This seemed like the perfect excuse to answer a bigger question: In June 2025, what does AI-assisted development look like for a solo developer building something real?

With respect to Pokemon Go, I made a new directory geodetic-go.

Data Pipeline

Information about survey monuments (aka “marks”) stored in the National Geodetic Survey’s Integrated Database (NGS IDB) may be retrieved and displayed in a variety of methods. One standard is known as a datasheet, an ASCII text file consisting of rigorously formatted lines of 80 columns

— The DSDATA Format

The NGS provides datasheets at the state-level.

I chucked the DSDATA format spec into Google Gemini Chat and asked it to write a parser with a focus on extracting latitude, longitude, and market type. First I had it write TypeScript — as the rest of the codebase would be. However, it kept producing non-working stuff. Then, I asked it to do it without specifying a language and it started doing it in python but I don’t want to deal with the (venv) stuff. So I told it to write it in Go and it worked first try.

type Datasheet struct {
	PID               string `parquet:"pid"`
	Designation       string `parquet:"designation"`
	State             string `parquet:"state"`
	County            string `parquet:"county"`
	Latitude          string `parquet:"latitude"`
	Longitude         string `parquet:"longitude"`
	OrthometricHeight string `parquet:"orthometric_height"`
	EllipsoidHeight   string `parquet:"ellipsoid_height"`
	MarkerType        string `parquet:"marker_type"`
	RawText           string `parquet:"raw_text"`
}

I knew I wanted to parse and store the data in Cloudflare R2 because I enjoy the product and pricing. My first idea was to store the data in SQLite but after realizing the total text size when storing the raw text I want to display would be in the GBs — I didn’t want to send GBs down to a client — I realized I needed to change my approach. With the importance of data compression and the write-once, read-many style of data, I chose to use Apache Parquet files.

NGS provides DataSheets at the State level.
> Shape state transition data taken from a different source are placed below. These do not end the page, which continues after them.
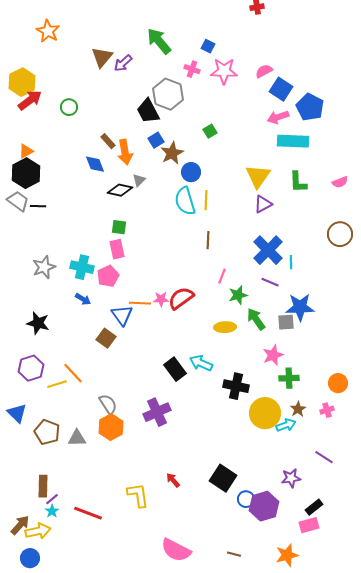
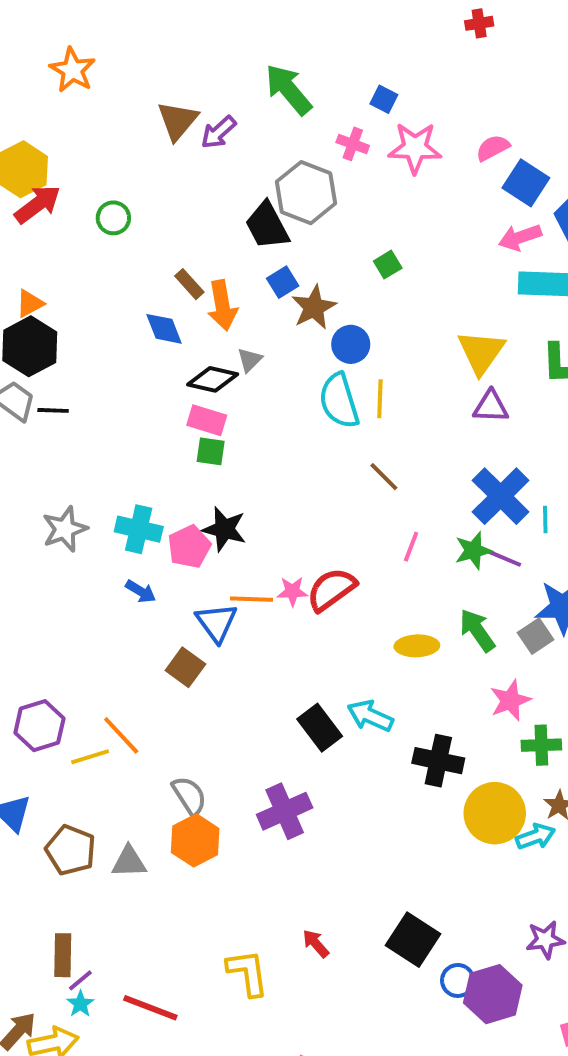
purple triangle: (263, 204) -> (491, 407), turned 30
brown line: (208, 240) -> (384, 477), turned -48
pink rectangle: (117, 249) -> (207, 420), moved, turned -60
green star: (238, 295) -> (473, 551), moved
gray square: (286, 322) -> (536, 636), turned -30
black star: (38, 323) -> (224, 529), moved

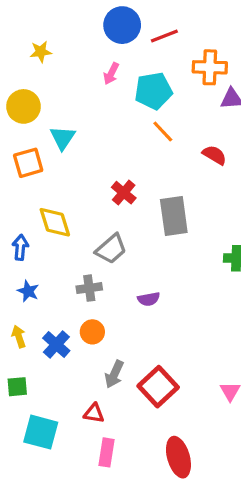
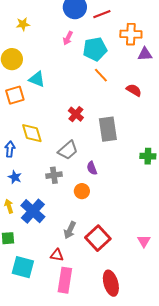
cyan triangle: (63, 138) -> (37, 79), turned -42
purple semicircle: (149, 299) -> (92, 168), moved, turned 80
orange circle: (92, 332) -> (82, 191), moved
blue cross: (56, 344) -> (33, 211), size x1.4
pink rectangle: (106, 452) -> (65, 280), size x1.4

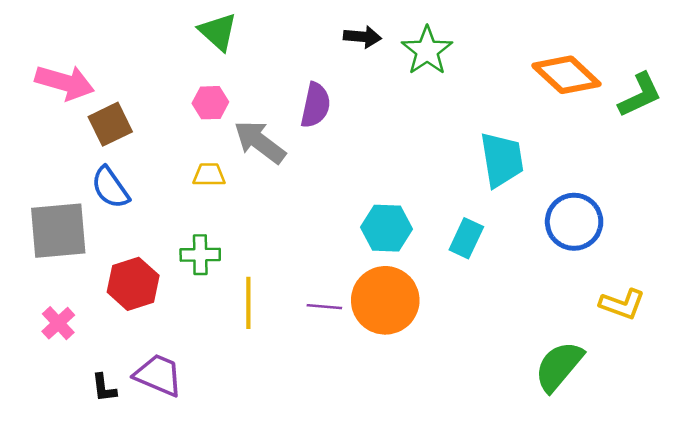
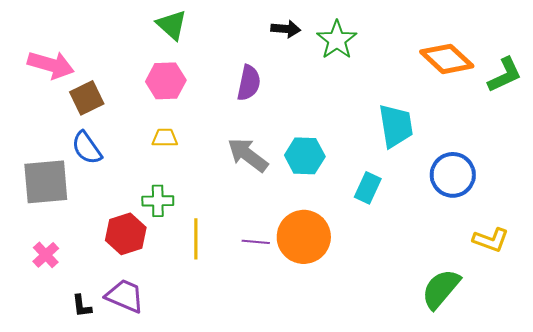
pink hexagon: (210, 103) -> (166, 81), size x1.4
gray arrow: (260, 142) -> (248, 155), moved
cyan hexagon: (386, 228) -> (305, 156), moved
red hexagon: (133, 284) -> (126, 234), moved

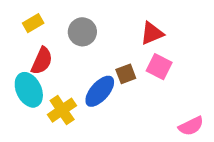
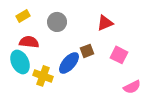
red semicircle: (42, 61) -> (29, 42), turned -108
pink square: (159, 67) -> (119, 55), moved
yellow cross: (62, 110) -> (43, 76), turned -36

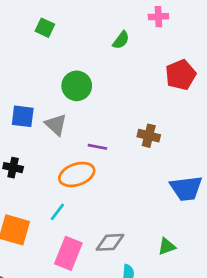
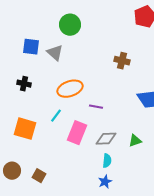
purple line: (97, 147) -> (96, 107), moved
gray diamond: (110, 242) -> (106, 139), moved
pink rectangle: (68, 253) -> (77, 133), moved

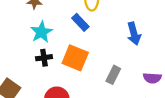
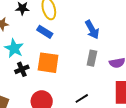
gray rectangle: (113, 75) -> (92, 58), moved

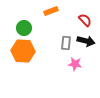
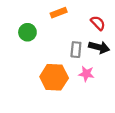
orange hexagon: (23, 51) -> (54, 77), moved

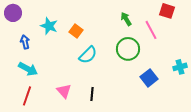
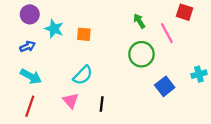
purple circle: (13, 13) -> (30, 14), moved
orange square: (76, 31) -> (84, 34), turned -32
blue arrow: (25, 42) -> (28, 46), turned 80
cyan semicircle: (88, 55) -> (83, 75), moved

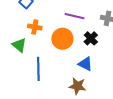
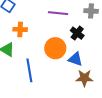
orange circle: (62, 39) -> (55, 48), moved
brown star: (77, 86) -> (84, 78), moved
However, to minimize data requirements I partitioned by county as well.

The pipeline is:

Download DataSheet text files from NGS (these come as .zip files)
Parse and partition into Parquet files
Upload parquet files

To upload into R2, I prompted Claude Code to write a script to use Rclone.

Frontend

I knew I wanted to use React Router v7 SPA mode — I’ve used Remix for years and have used React Router v7 in various other projects. Vite comes with Tailwind support but I just had Claude Code write a STYLE.md file and it starts like this

Terminal Design Features

Visual Style:

Classic green-on-black terminal color scheme

JetBrains Mono monospace font throughout

Terminal-style borders and panels

Animated blinking cursor effect

CRT-style scan line animation

Subtle screen grain effect

[…]

I didn’t start with this though but early on told Claude Code to redesign the frontend in this style and it did a great job.

AI models are great at writing terrible React code. Terrible, terrible, React code. I imagine this will get better over time — and there is certainly prompting improvements I can do but wow is it annoying.

Backend

I knew I wanted to use Cloudflare Workers for the backend if I could — there are a lot of limitations if you choose workers runtime but when it works it’s great and the platform is great. I chose Hono as the web framework and copied the Hono Stacks markdown documentation for Claude Code to use.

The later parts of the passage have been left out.